Lorraine Buchanan feeds Charlie the guard donkey some treats at Parry Bay Sheep Farm. The donkey is one of three helping to protect the farm’s ewes from predators. (Shalu Mehta/News Staff)

Lorraine Buchanan feeds Charlie the guard donkey some treats at Parry Bay Sheep Farm. The donkey is one of three helping to protect the farm’s ewes from predators. (Shalu Mehta/News Staff)

Vancouver Island farm using donkeys to protect sheep from bears, dogs

Trio of donkeys take tactics similar to sheep dogs to protect flock from predators

They might be small, but the guard donkeys protecting their flocks at a Metchosin sheep farm are fierce, dedicated and full of attitude.

John and Lorraine Buchanan, owners of Parry Bay Sheep Farm, have had donkeys on the farm for a number of years, but after some bear attacks, they acquired standard-sized donkey Charlie – who watches over the flock in East Sooke – to join their two miniatures, Stanley and Trooper, who guard flocks off Duke Road.

“It’s partly to protect [the sheep] against dogs,” Lorraine said. “But we also have quite a problem with bear predation out here.”

After losing six sheep to a bear, Charlie was moved out to the Sooke flock.

She takes her job very seriously, Lorraine says. Charlie will not budge from the sheep for a pet.

“If something is going after the sheep, the donkeys tend to round the sheep up into a little ball … and then they’ll go after whatever the predator is,” she explained. “They work a bit like sheep dogs.”

So why not employ sheep dogs instead? Lorraine says their fields are close to walking paths and urban areas so specific fencing would be needed, plus dogs require regular feeding. The donkeys, on the other hand, are a little more low maintenance.

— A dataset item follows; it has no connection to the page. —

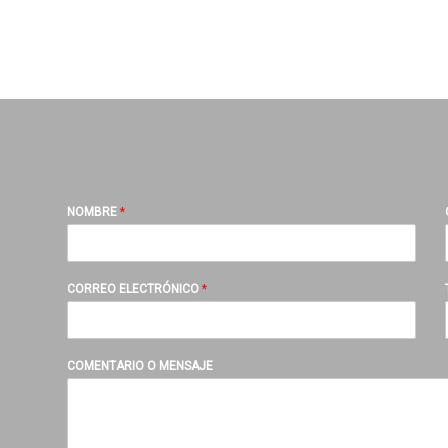
NOMBRE
*
CORREO ELECTRÓNICO
*
COMENTARIO O MENSAJE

READ ALSO: Metchosin farmer frustrated over ‘nightmare’ of off-leash dogs near livestock

Miniature donkeys Stanley and Trooper protect their flock at Parry Bay Sheep Farm. (Courtesy of Parry Bay Sheep Farm)

“We thought donkeys would be a better solution for us because they eat what the sheep eat and they stay with the sheep,” Lorraine said. “They’re nice to people – I think they’ve been well socialized – but they’ll stand up to a predator.”

The two little equines on Duke Road are also hard workers, the farmers say, although they’ve been known to get distracted by treats and human attention.

“They’re big movie stars over on Duke Road right now. Everybody is visiting them,” Lorraine said.”I’m hoping that they’re not spending all their time hanging out by the road mooching carrots and apples and they are actually doing their work.”

Even though they’re barely bigger than the adult sheep they protect, Lorraine says Trooper and Stanley play an important role on the farm.

“I don’t know how effective they would be against a bear but they would probably make the bear think twice and go somewhere else instead,” she said. “A lot of it is in their attitude.”

Parry Bay Sheep Farm has been operating in the Metchosin area for nearly 40 years. The farm has roughly 300 ewes and prides itself on the humane treatment of its animals.

During the COVID-19 pandemic, the Parry Bay Sheep Farm Store is offering online takeout orders for pickup. The farm’s Saturday on-site farm market is also open for limited hours with physical distancing measures in place.